6. I learned to really trust my own gut.
You can Google anything and find a multitude of different responses. In the past year, I’ve learned my gut is the best place to find the right answer. When my daughter hurts herself, or something seems off, I’ve learned how to trust myself with making the right move. When my daughter got her first cold, I was Googling every little symptom. A year later, it’s unlikely a cold would set off alarm bells in my head. I’ve learned what to look for and what is dangerous and, in turn, have learned to trust myself better.
7. I learned how to be thankful for what I have.
So many of us spend our lives wishing for things we don’t have. I was guilty of this as well. But after a year of having a healthy, thriving little girl, I’ve learned how important it is to appreciate the things we do have. Life is never going to be perfect. But having a child makes it seem like it’s possible, even on the hardest of days.
8. I learned how strong I am, emotionally and physically.
Giving birth taught me how physically strong I am. Postpartum taught me how emotionally strong I am. And motherhood taught me how I would continue to be strong in both sectors throughout my motherhood journey and beyond. Being a parent not only takes a toll on your physical well-being (carrying a 20-pound child up and down the stairs multiple times a day is sure to do a number on your joints), but it can also wreck you emotionally. In my baby’s first year, I’ve learned that I can truly overcome anything. Knowing that I have to be strong for my child has made me become a stronger person overall.
9. I learned that I don’t have to be perfect.
Perfection is something all mothers strive for.
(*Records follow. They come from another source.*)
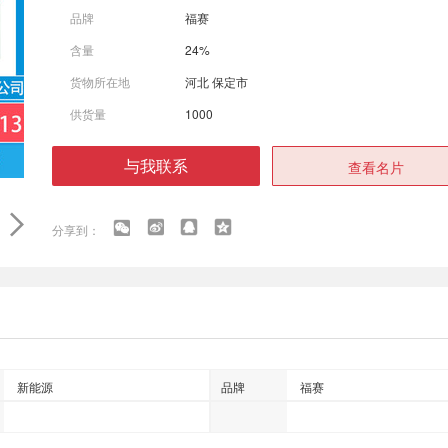
品牌
福赛
含量
24%
货物所在地
河北 保定市
供货量
1000
与我联系
查看名片
新能源
品牌
福赛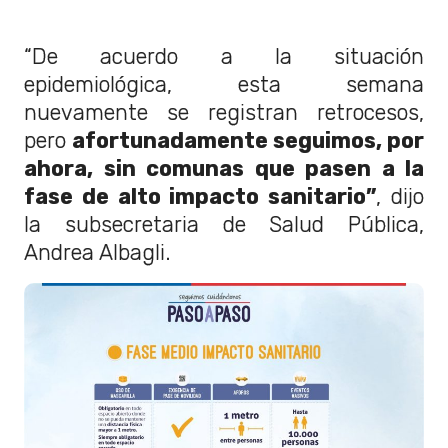
“De acuerdo a la situación
epidemiológica, esta semana
nuevamente se registran retrocesos,
pero
afortunadamente seguimos, por
ahora, sin comunas que pasen a la
fase de alto impacto sanitario”
, dijo
la subsecretaria de Salud Pública,
Andrea Albagli.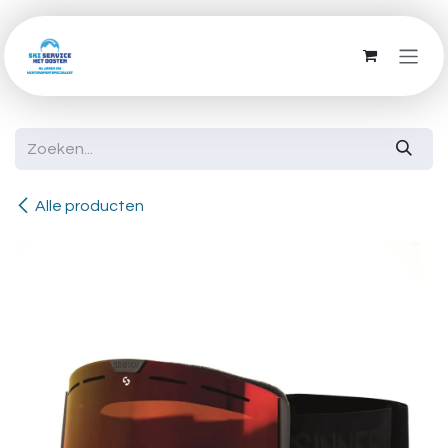
Overslaan naar inhoud
Alle producten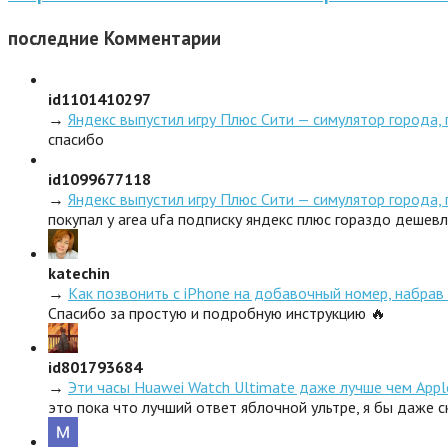
последние
Комментарии
id1101410297
→
Яндекс выпустил игру Плюс Сити — симулятор города,
спасибо
id1099677118
→
Яндекс выпустил игру Плюс Сити — симулятор города,
покупал у area ufa подписку яндекс плюс гораздо дешев
katechin
→
Как позвонить с iPhone на добавочный номер, набрав 
Спасибо за простую и подробную инструкцию 🔥
id801793684
→
Эти часы Huawei Watch Ultimate даже лучше чем Appl
это пока что лучший ответ яблочной ультре, я бы даже 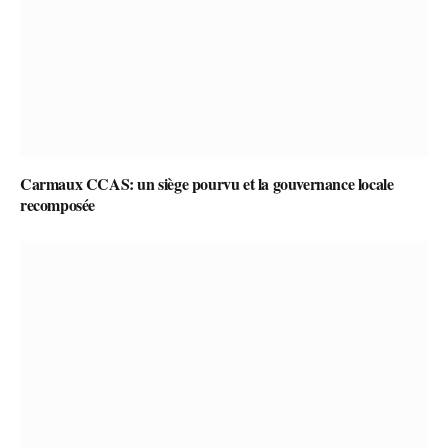
Carmaux CCAS: un siège pourvu et la gouvernance locale
recomposée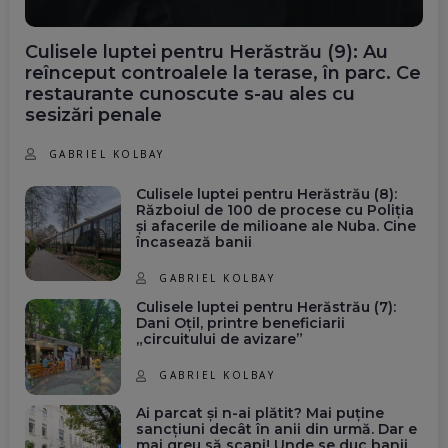
Culisele luptei pentru Herăstrău (9): Au
reînceput controalele la terase, în parc. Ce
restaurante cunoscute s-au ales cu
sesizări penale
GABRIEL KOLBAY
Culisele luptei pentru Herăstrău (8):
Războiul de 100 de procese cu Poliția
și afacerile de milioane ale Nuba. Cine
încasează banii
GABRIEL KOLBAY
Culisele luptei pentru Herăstrău (7):
Dani Oțil, printre beneficiarii
„circuitului de avizare”
GABRIEL KOLBAY
Ai parcat și n-ai plătit? Mai puține
sancțiuni decât în anii din urmă. Dar e
mai greu să scapi! Unde se duc banii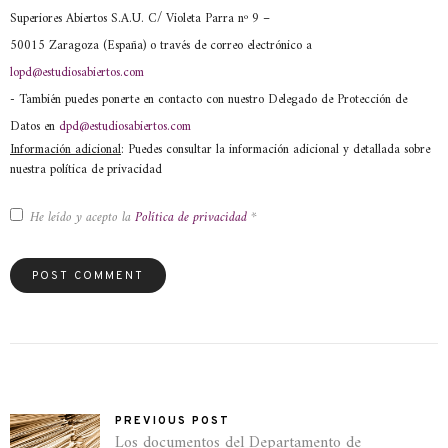
Superiores Abiertos S.A.U. C/ Violeta Parra nº 9 –
50015 Zaragoza (España) o través de correo electrónico a
lopd@estudiosabiertos.com
- También puedes ponerte en contacto con nuestro Delegado de Protección de
Datos en
dpd@estudiosabiertos.com
Información adicional
: Puedes consultar la información adicional y detallada sobre
nuestra política de privacidad
He leído y acepto la
Política de privacidad
*
PREVIOUS POST
Los documentos del Departamento de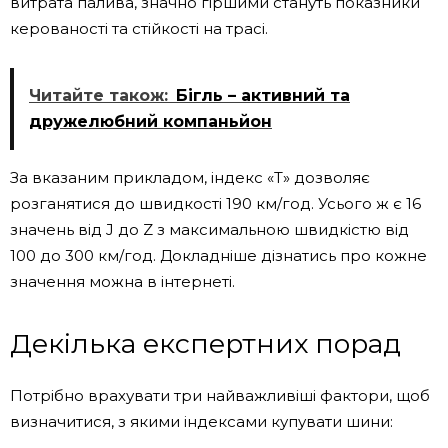
витрата палива, значно гіршими стануть показники
керованості та стійкості на трасі.
Читайте також:
Бігль – активний та
дружелюбний компаньйон
За вказаним прикладом, індекс «T» дозволяє
розганятися до швидкості 190 км/год. Усього ж є 16
значень від J до Z з максимальною швидкістю від
100 до 300 км/год. Докладніше дізнатись про кожне
значення можна в інтернеті.
Декілька експертних порад
Потрібно врахувати три найважливіші фактори, щоб
визначитися, з якими індексами купувати шини: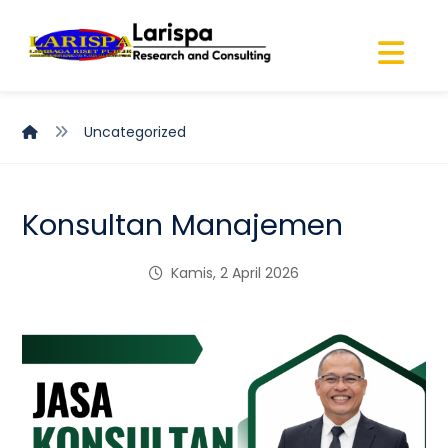
Uncategorized
Konsultan Manajemen
Kamis, 2 April 2026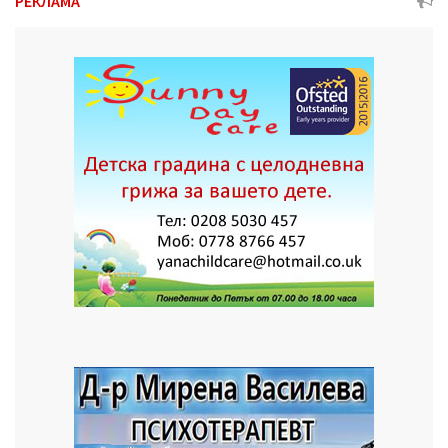
РЕКЛАМА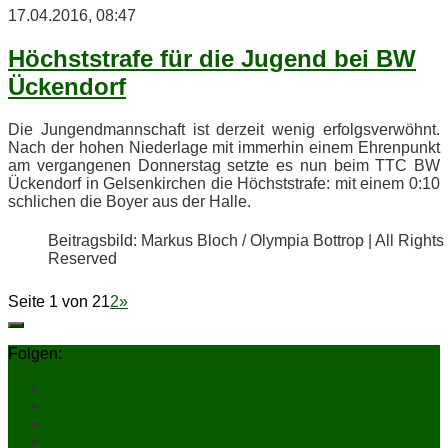
17.04.2016, 08:47
Höchst­stra­fe für die Ju­gend bei BW
Ückendorf
Die Jun­gen­d­mann­schaft ist der­zeit we­nig er­folgs­ver­wöhnt.
Nach der ho­hen Nie­der­la­ge mit im­mer­hin ei­nem Eh­ren­punkt
am ver­gan­ge­nen Don­ners­tag setz­te es nun beim TTC BW
Ücken­dorf in Gel­sen­kir­chen die Höchst­stra­fe: mit ei­nem 0:10
schli­chen die Boy­er aus der Halle.
Bei­trags­bild: Mar­kus Bloch / Olym­pia Bot­trop | All Rights
Reserved
Seite 1 von 2
1
2
»
Folgen: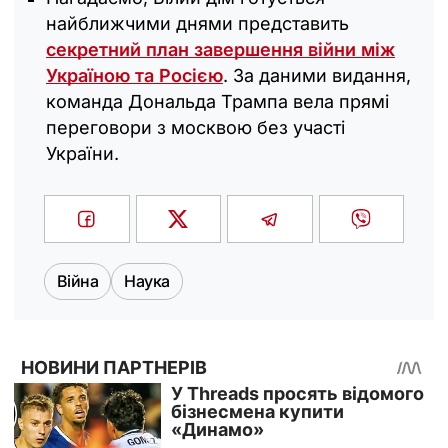
найближчими днями представить
секретний план завершення війни між
Україною та Росією
. За даними видання,
команда Дональда Трампа вела прямі
переговори з москвою без участі
України.
Війна
Наука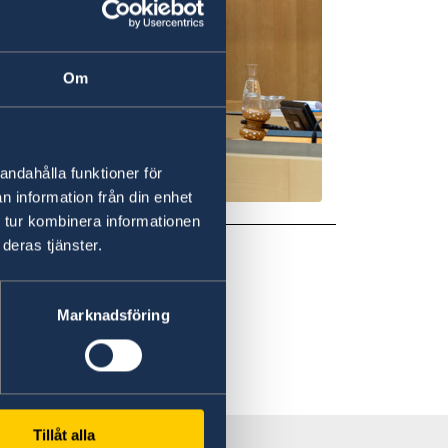
Om
andahålla funktioner för
n information från din enhet
 tur kombinera informationen
deras tjänster.
Marknadsföring
Tillåt alla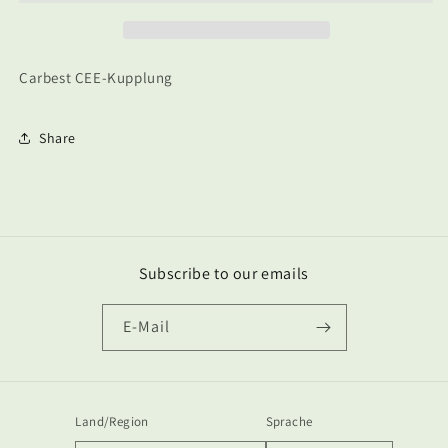
Carbest CEE-Kupplung
Share
Subscribe to our emails
E-Mail
Land/Region
Sprache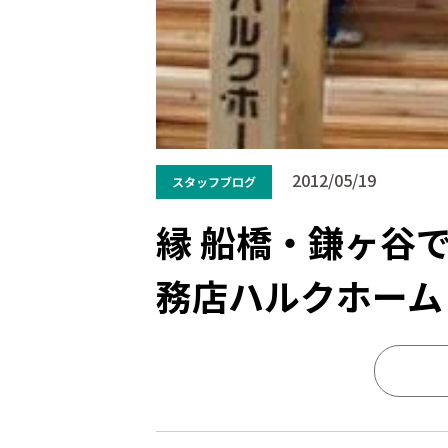
2012/05/19
スタッフブログ
縁 船橋・鎌ヶ谷
務店ハルクホーム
Before we have our first babies, we try to create the perfect nursery, vow to only serve organic meals, and have the best intentions to do everything the “right” way. After a year of motherhood, that drive has lessened, if not totally disappeared. I learned that it’s okay if your room doesn’t always look perfect, or you eat fast food, or your hair is a mess. None of that will affect who you are as a person, and with every mistake, we have both learned from each other how to make things better.
10. In my baby’s first year I learned that, even when I’m not perfect, I am perfect for my baby.
Even after the hardest days, I still watch my daughter sleep and feel a deep-rooted fondness and affection for her. No matter what happened the day before, she always wakes up with a huge smile on her face, as happy as ever to see me. Knowing that no matter what happens throughout the day, what mistakes are made, how many times a voice is raised, or a tantrum occurs, I am still the perfect mother for my child—and always will be.